Asian stock markets are divided following a little decline on Wall Street amid concerns that rising interest rates may slow down world economic growth.
(AP) BEIJING — Asian stock markets were divided on Thursday as Wall Street dipped over concerns that rising interest rates may slow down the expansion of the world economy.
Tokyo and Seoul dropped, while Shanghai and Hong Kong advanced. Over $2 per barrel was lost, bringing oil prices to almost $100.
Speaking to members of Congress on Wednesday, Federal Reserve Chair Jerome Powell said that while the U.S. central bank doesn’t need to “provoke a recession,” one is possible as a result of rate increases to curb inflation, which is near four-decade highs.
The benchmark S&P 500 index on Wall Street dropped by 0.1% after fluctuating throughout the day between gains of 1% and losses of 1.3%.
According to Michael Every of Rabobank, “the market now recognizes recession as a risk, having been in utter denial.”
The Nikkei 225 in Tokyo fell 0.3% to 26,059.39, while the Shanghai Composite Index increased 0.6% to 3,285.99. Hong Kong’s Hang Seng increased by 1% to 21,209.09.
While Sydney’s S&P-ASX 200 increased 0.2% to 6,523.50, the Kospi in Seoul fell 1.5% to 2,308.20. Singapore, Bangkok, and New Zealand made progress while Jakarta lost ground.
The United States and Europe’s central banks are working to reduce the four-decade-high inflation rate.

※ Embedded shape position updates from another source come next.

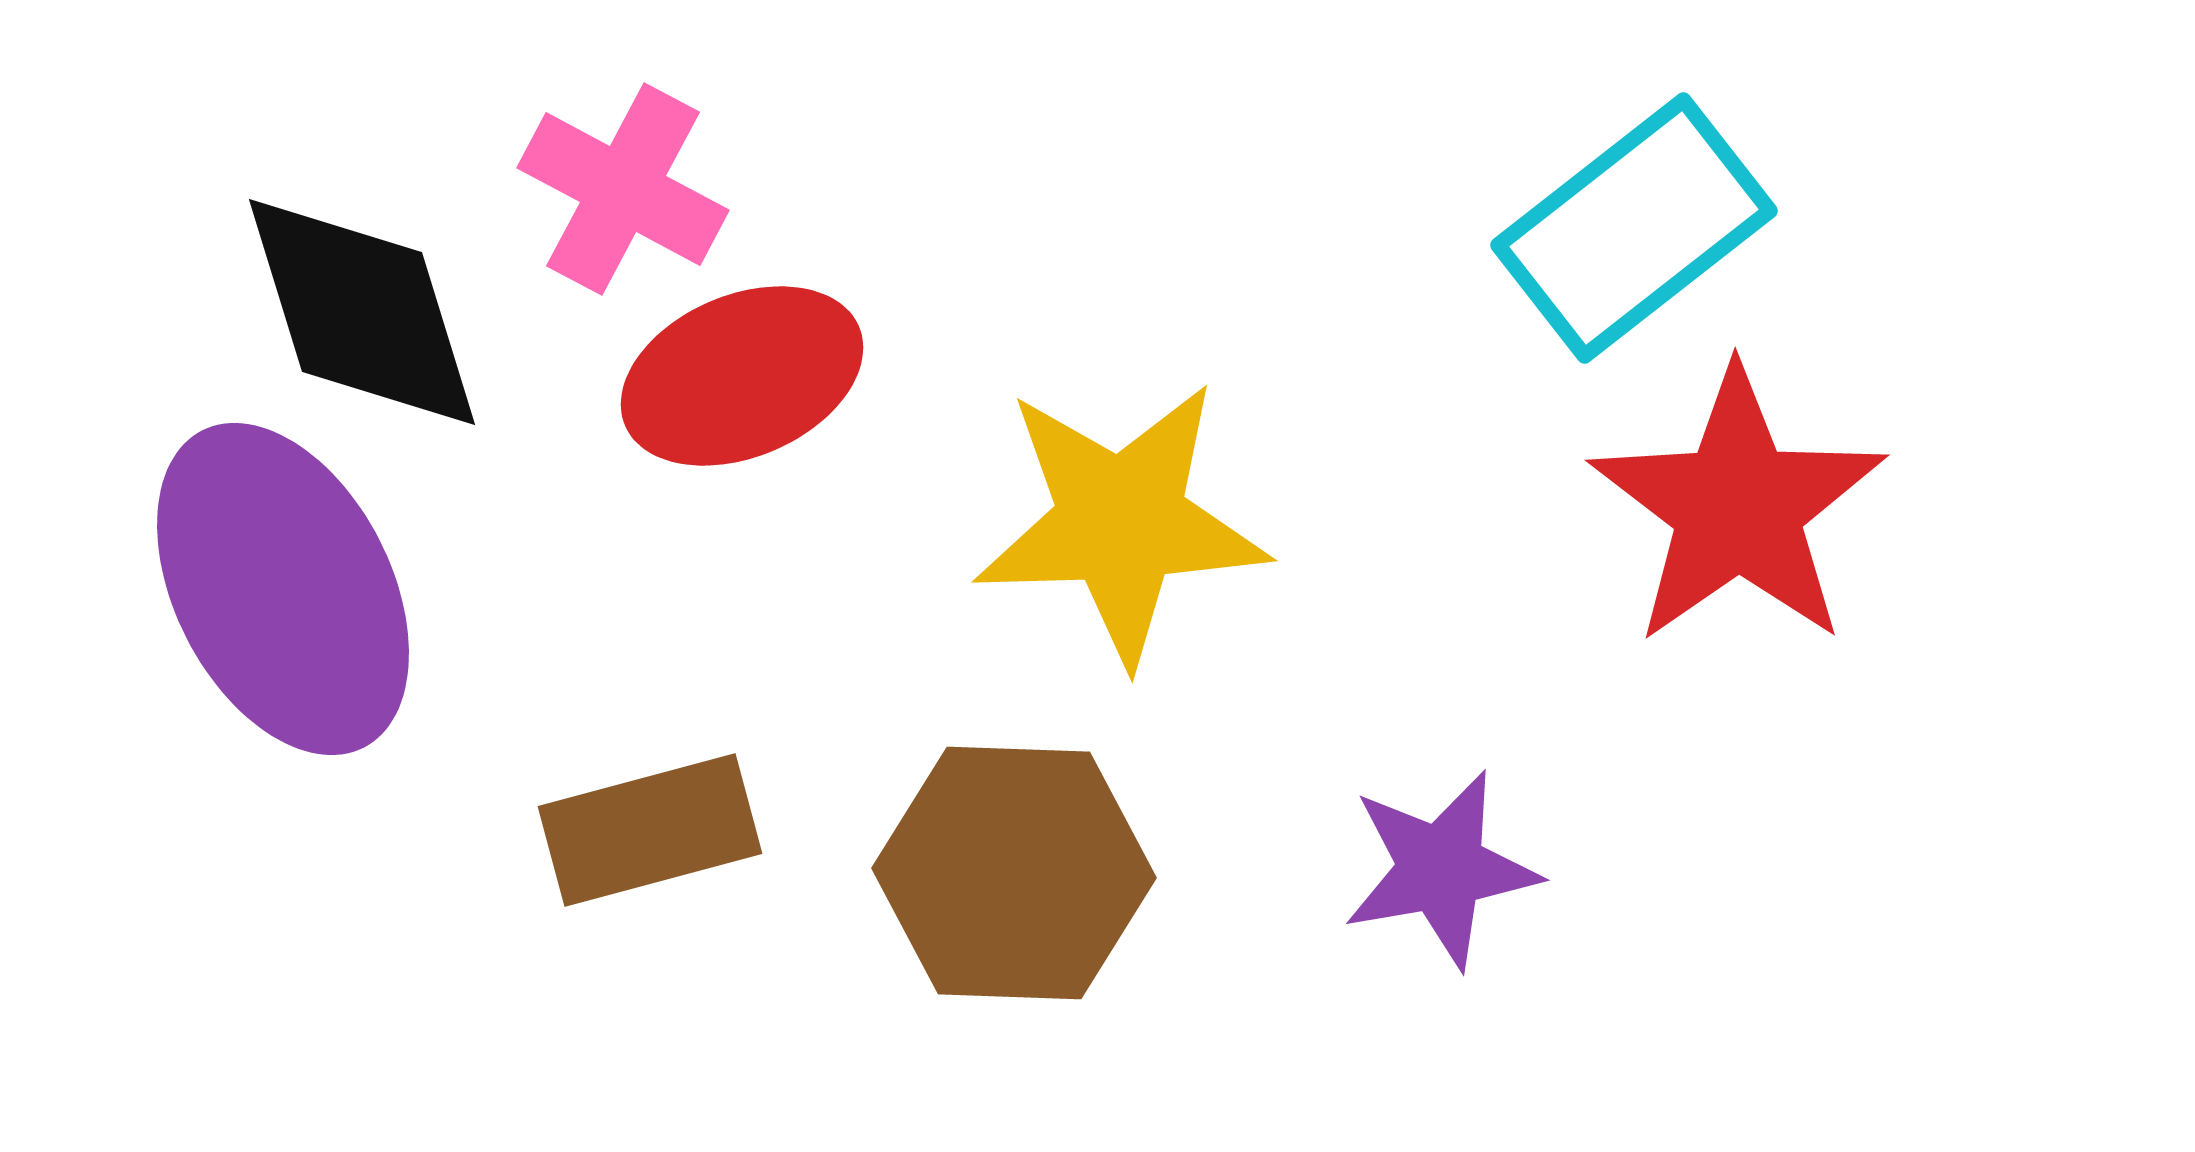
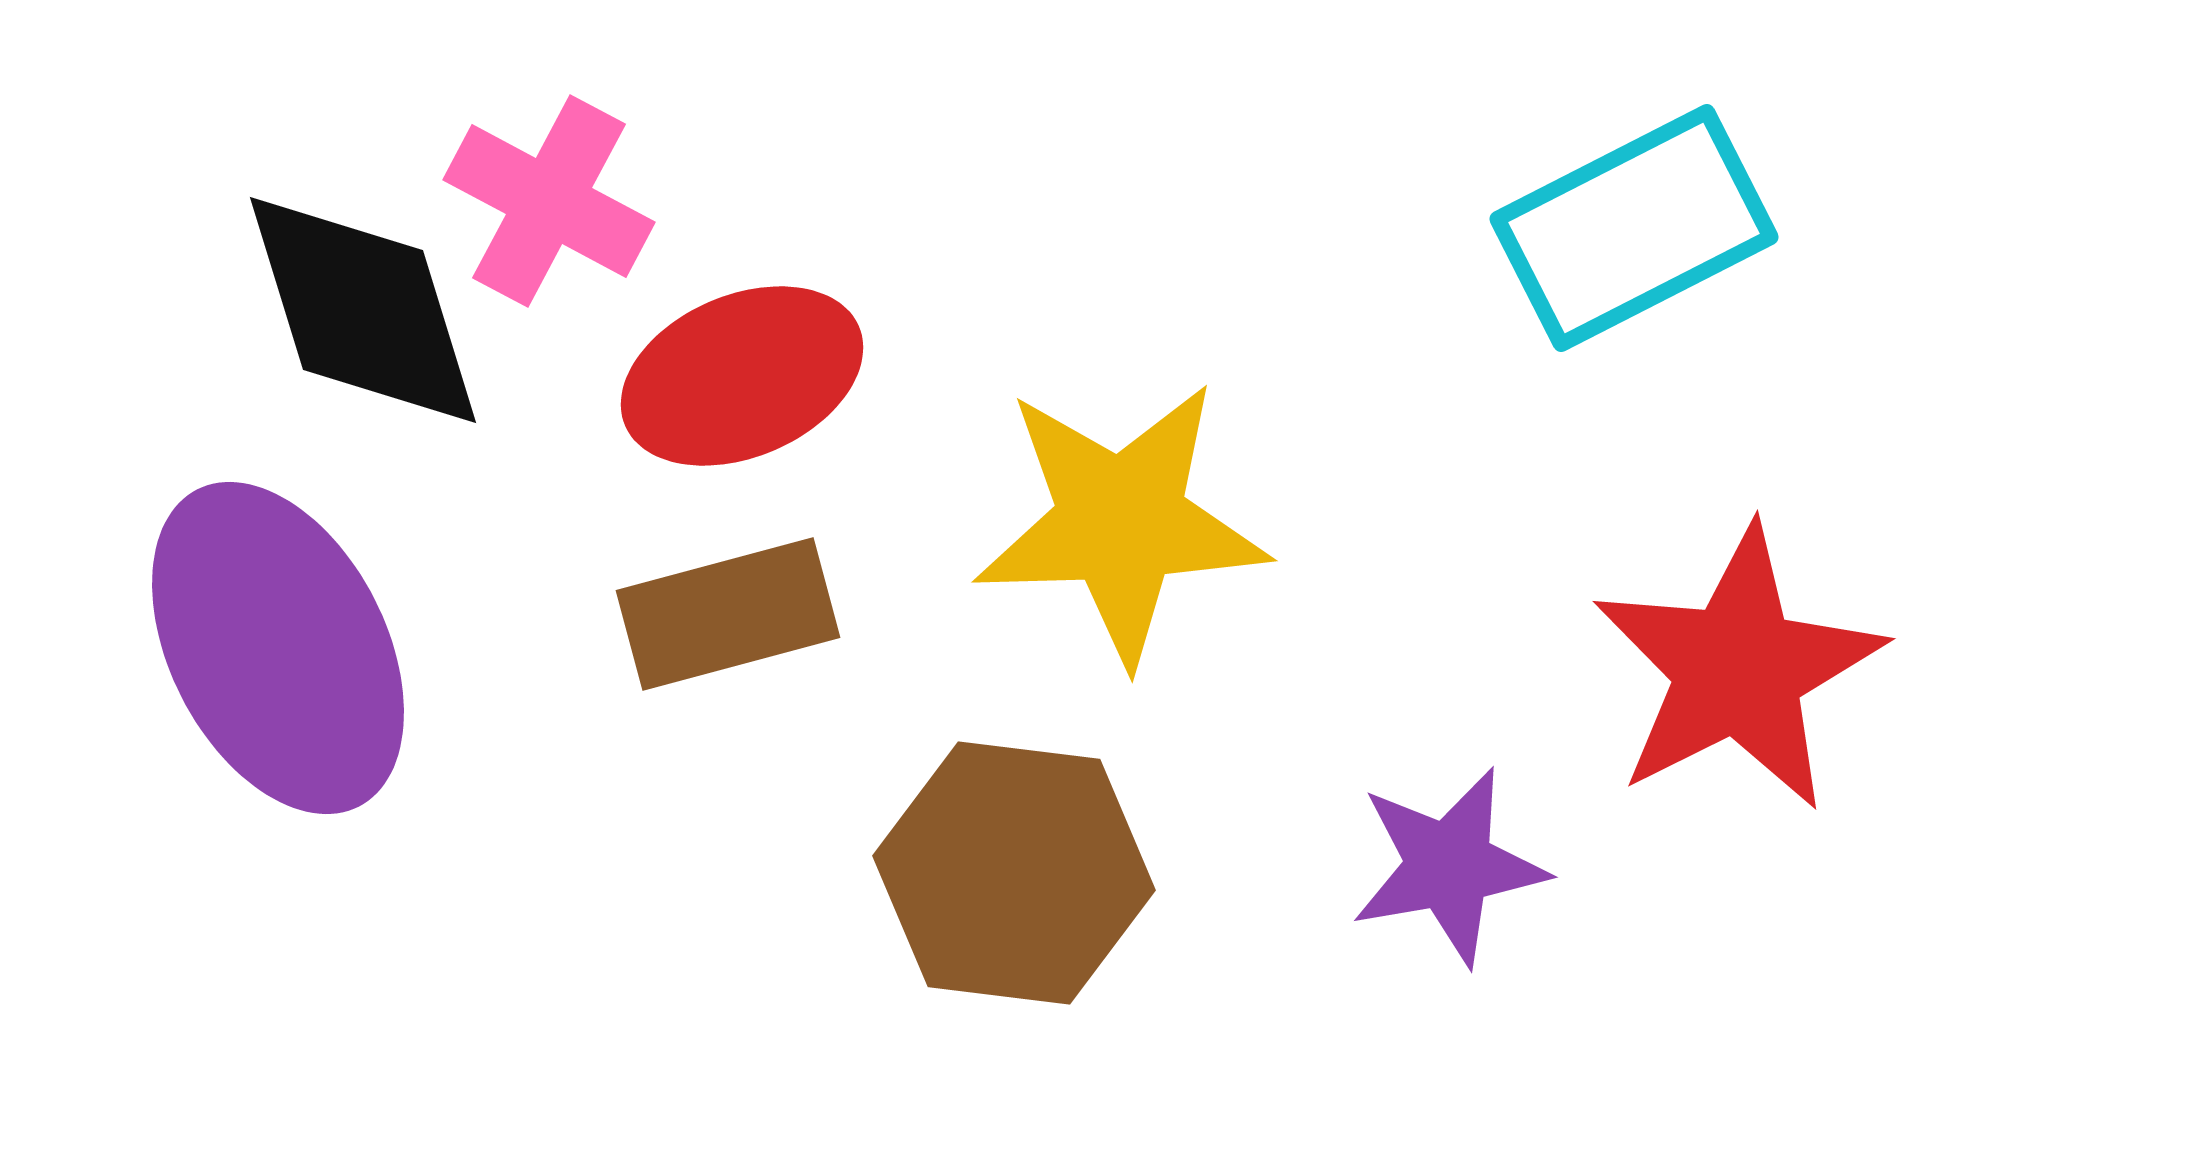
pink cross: moved 74 px left, 12 px down
cyan rectangle: rotated 11 degrees clockwise
black diamond: moved 1 px right, 2 px up
red star: moved 162 px down; rotated 8 degrees clockwise
purple ellipse: moved 5 px left, 59 px down
brown rectangle: moved 78 px right, 216 px up
purple star: moved 8 px right, 3 px up
brown hexagon: rotated 5 degrees clockwise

Investors fear that will stall global economic expansion. Speaking before the Senate Banking Committee, Powell acknowledged the risks but insisted that the Fed’s restoration of price stability is “very necessary.”
According to research by Capital Economics’ Jennifer McKeown, “we now predict the most aggressive and synchronized tightening cycle” by international central banks since the 1980s. What could stop central banks from applying the brakes is the important question at this point, not whether they will do so.

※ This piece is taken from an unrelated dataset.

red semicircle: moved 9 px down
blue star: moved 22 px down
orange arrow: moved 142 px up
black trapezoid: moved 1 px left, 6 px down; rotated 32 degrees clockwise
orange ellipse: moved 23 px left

The S&P 500 fell to 3,759.89 points. Gaining and losing stocks were split equally among those in the index.
To 30,483.13, the Dow Jones Industrial Average lost 0.2%. To 11,053.08, the Nasdaq composite fell 0.2%.

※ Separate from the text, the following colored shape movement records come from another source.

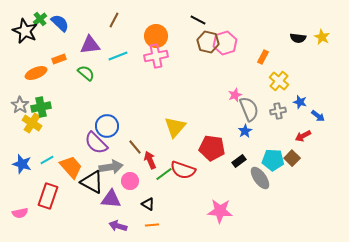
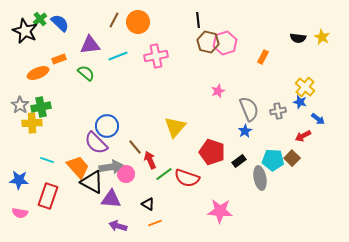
black line at (198, 20): rotated 56 degrees clockwise
orange circle at (156, 36): moved 18 px left, 14 px up
orange ellipse at (36, 73): moved 2 px right
yellow cross at (279, 81): moved 26 px right, 6 px down
pink star at (235, 95): moved 17 px left, 4 px up
blue arrow at (318, 116): moved 3 px down
yellow cross at (32, 123): rotated 36 degrees counterclockwise
red pentagon at (212, 148): moved 4 px down; rotated 10 degrees clockwise
cyan line at (47, 160): rotated 48 degrees clockwise
blue star at (22, 164): moved 3 px left, 16 px down; rotated 12 degrees counterclockwise
orange trapezoid at (71, 167): moved 7 px right
red semicircle at (183, 170): moved 4 px right, 8 px down
gray ellipse at (260, 178): rotated 25 degrees clockwise
pink circle at (130, 181): moved 4 px left, 7 px up
pink semicircle at (20, 213): rotated 21 degrees clockwise
orange line at (152, 225): moved 3 px right, 2 px up; rotated 16 degrees counterclockwise
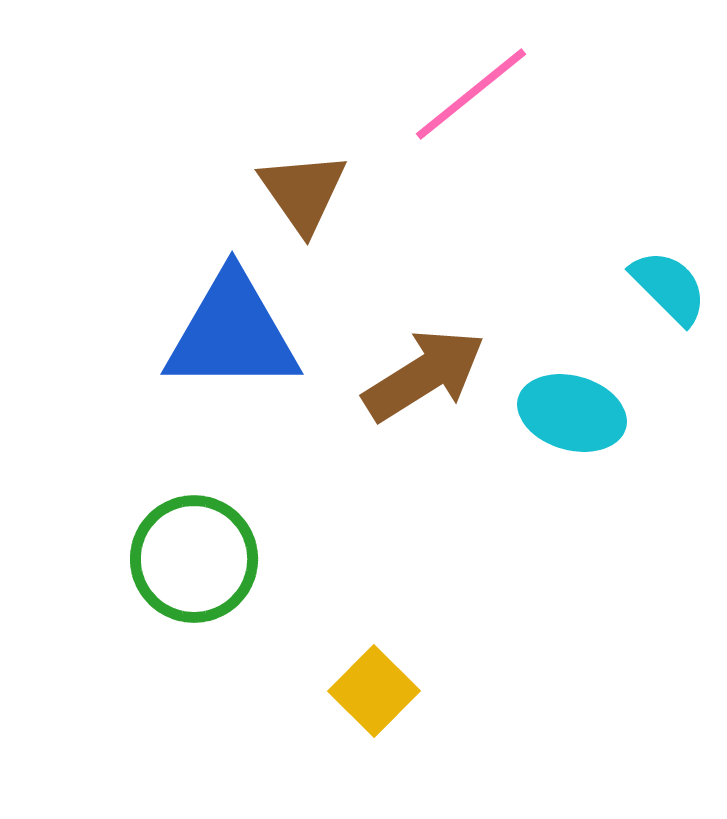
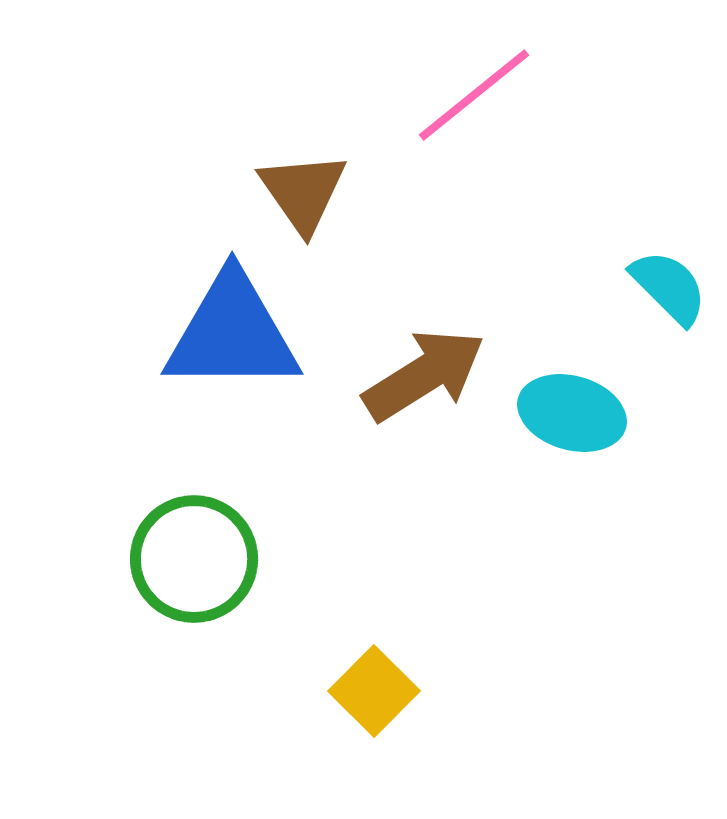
pink line: moved 3 px right, 1 px down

The S&P 500 dropped more than 20% from its peak on Jan. 3 and is therefore in a bear market. In ten of the previous eleven weeks, it has declined.
The Federal Reserve increased its benchmark rate by three-quarters of a percentage point last week, which was the largest increase in nearly three decades and three times its average margin.
The Fed’s decision-makers say they expect rates to rise more frequently than previously predicted this year and next. They predict that by the end of 2023, the main rate of the central bank would have risen to 3.8%, its highest level in 15 years.
In the world’s largest market, the United States, rising prices have lowered consumer confidence. Retail sales are declining.
Fears of inflation have been made worse by a rise in the cost of commodities like wheat and oil as a result of Russia’s invasion of Ukraine.
Wednesday saw another steep decline in oil prices, indicating that traders expect reduced demand as the economy slows.
On the New York Mercantile Exchange, benchmark U.S. crude fell $2.68 to $103.51 a barrel in electronic trading. On Wednesday, the contract decreased from $3.33 to $106.19. The benchmark price for global trade, Brent crude, dropped $2.43 to $106.22 per barrel in London. It dropped from $3.12 to $108.65 in the last session.
From 136.28 yen on Wednesday, the dollar decreased to 135.34 yen. The euro increased from $1.0566 to $1.0570.